Hey !

Et voilà un chapitre que j'avais grave hâte de poster ! C'est un des plus longs, et je pense que le prochain ne sera pas en reste (je dis Je pense parce que j'ai toujours pas commencé à l'écrire. Argh le retard. Heureusement que le camp nano de juillet est là.)

Merci à Ya pour sa relecture !

Bonne lecture !


La mort, fin et commencement

Asra

.

C'est Noël, Asra devrait être heureux. Mais il préfère se terrer sur son bord de terrasse, devant la mince feuille de neige qui couvre le sol.

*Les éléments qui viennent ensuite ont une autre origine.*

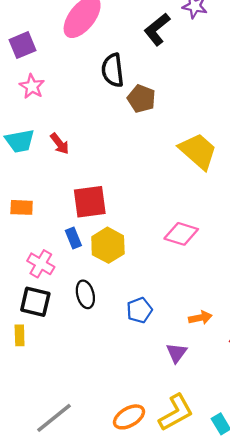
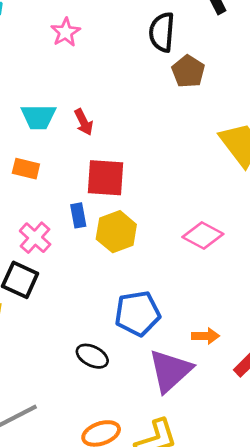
cyan trapezoid: (20, 141) -> (38, 117), moved
red arrow: (60, 144) -> (84, 122), moved
black ellipse: (85, 294) -> (92, 356), moved, turned -60
blue pentagon: (139, 310) -> (137, 313), size x1.5
purple triangle: (176, 353) -> (170, 371), size x1.8

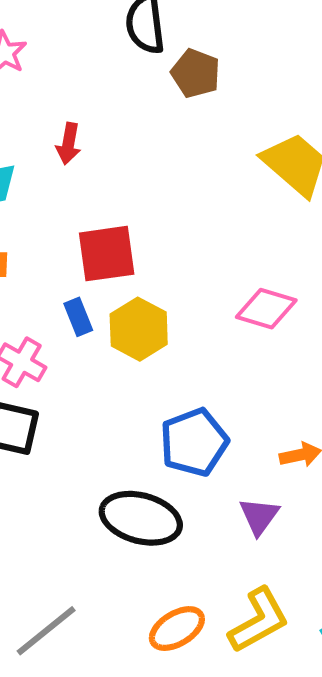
red arrow: (84, 122) -> (68, 144), moved, turned 48
black ellipse: (92, 356) -> (141, 518), size x1.6
purple triangle: (170, 371) -> (259, 516), size x0.6

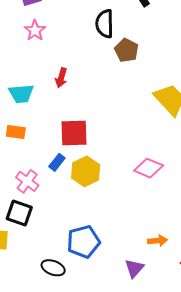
blue rectangle: (78, 317) -> (57, 162), turned 54
blue pentagon: (194, 442) -> (83, 242), moved
black ellipse: (141, 518) -> (53, 268), moved, size x0.6

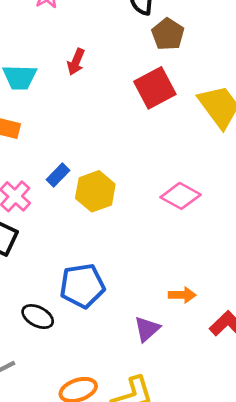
red square: (74, 133) -> (155, 88), moved, turned -32

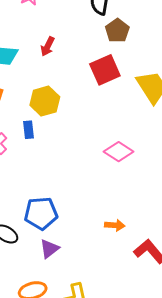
blue rectangle: (58, 175) -> (29, 130), turned -54
yellow hexagon: (95, 191) -> (45, 101), moved
purple triangle: (147, 329) -> (49, 249), moved

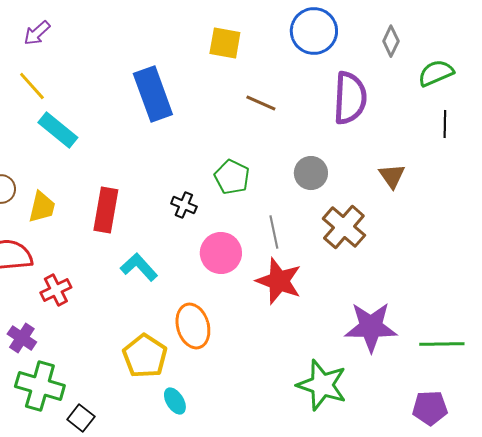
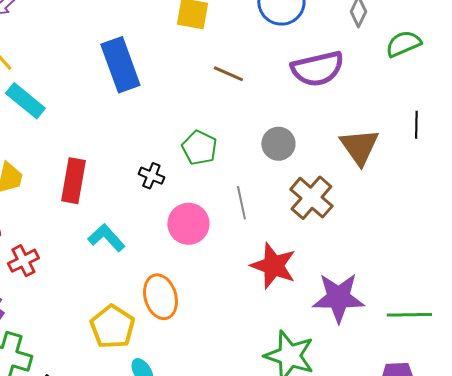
purple semicircle: (350, 98) -> (317, 69), turned 74
black line: (445, 124) -> (416, 125), moved
brown triangle: (392, 176) -> (359, 147), size x1.5
red star: (279, 281) -> (273, 266), moved

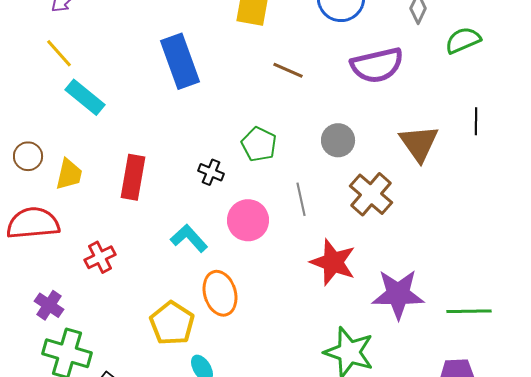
cyan L-shape: (106, 238) -> (189, 238), moved
red cross: (23, 261) -> (100, 257), moved

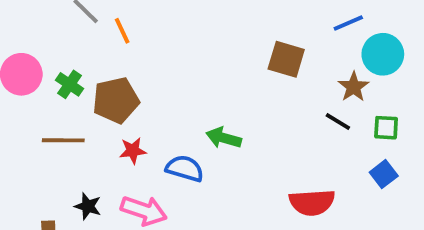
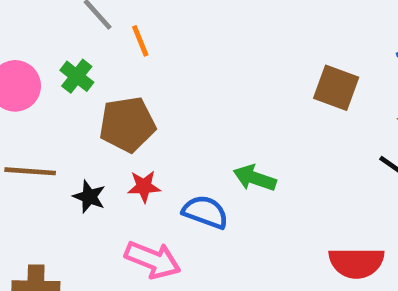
green cross: (70, 84) -> (77, 76), moved
brown line: (63, 140) -> (30, 171), moved
black star: (88, 206) -> (89, 197), moved

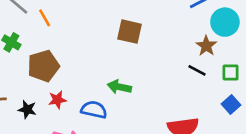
brown square: (336, 88) -> (129, 32), moved

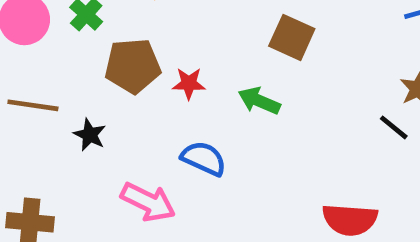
green arrow: (119, 87) -> (259, 101), moved
red star: (57, 100) -> (189, 83), moved

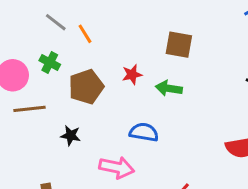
red star: (189, 83) -> (132, 75), moved
brown line: (33, 105) -> (30, 109), moved

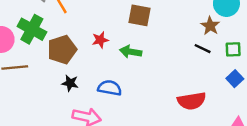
green cross: (50, 63) -> (32, 29), size x1.6
black star: (71, 136) -> (70, 83), moved

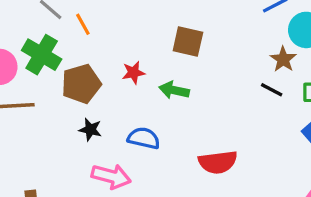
red semicircle: (192, 101) -> (218, 162), moved

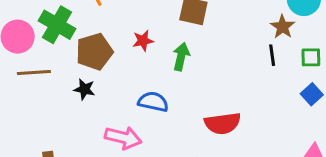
green arrow: (174, 90) -> (181, 57), turned 92
black line: (272, 90) -> (272, 55), turned 55
black star: (90, 130) -> (84, 89), moved

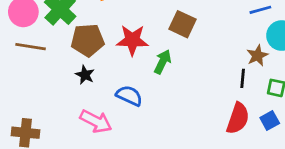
red star: (143, 41) -> (132, 40), size x1.6
black star: (84, 89) -> (85, 75), moved
red semicircle: (223, 123) -> (238, 118), moved, turned -76

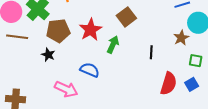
brown square: (182, 24) -> (126, 17), turned 30
red star: (132, 40) -> (91, 30), turned -30
black star: (85, 75) -> (48, 55), moved
black line: (243, 78) -> (151, 52), moved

Décembre a filé trop vite, comme les après-midi passées planqué dans la régie avec Julian et les canettes d'Ice-tea tièdes qu'ils descendent à l'abri des regards. Les heures de cours pourtant interminables, se sont évaporées. Les textos envoyés à des heures déraisonnables ont raccourcit ses nuits. Il se souvient des regards glissés, glissants, de toutes les fois où il a attrapé la main du grand rouquin comme si de rien était, de l'écharpe qu'il s'évertue à nouer autour du cou de Muriel. Des devoirs qu'il repousse au dernier moment.

Son grand-père lui a encore fait des remarques sur l'importance des maths dans la vie, le tout souligné d'un clin d'œil lourd d'un message qu'Asra connaît trop bien. Il va devoir choisir sa filière d'ici quelques mois. Et tout le monde le pousse dans la même direction. Celle qu'il ne prendra pas.

Un pellicule froide recouvre sa peau. Frissonnant, Asra tire le bord de son pull en laine pour en recouvrir ses jambes jusqu'aux chevilles. Il tripote son téléphone.

Dedans, la musique s'apaise, recouverte par le poids des discussions qui écrasent les murs. Des cousins se sont tous terrés à l'étage pour discuter au calme des cadeaux qu'ils ont commandés et qu'ils ouvriront demain. De jeux auxquels il ne joue pas. De leurs copines.

Ses parents le croient avec eux, eux le croient avec les adultes. C'est tout aussi bien.

Asra passe son dernier Noël dans la maison de Moui caché dans le jardin.

Une autre année, il serait monté pour s'étaler dans les draps chauds avec les autres. Il aurait rit, et dansé. Surtout dansé, il adore ça. Mais pas ce soir. Ce soir, le poids du repas lui pèse lourd sur le ventre. Il a envie de vomir, de se rouler en boule loin des yeux ennemis, de disparaître.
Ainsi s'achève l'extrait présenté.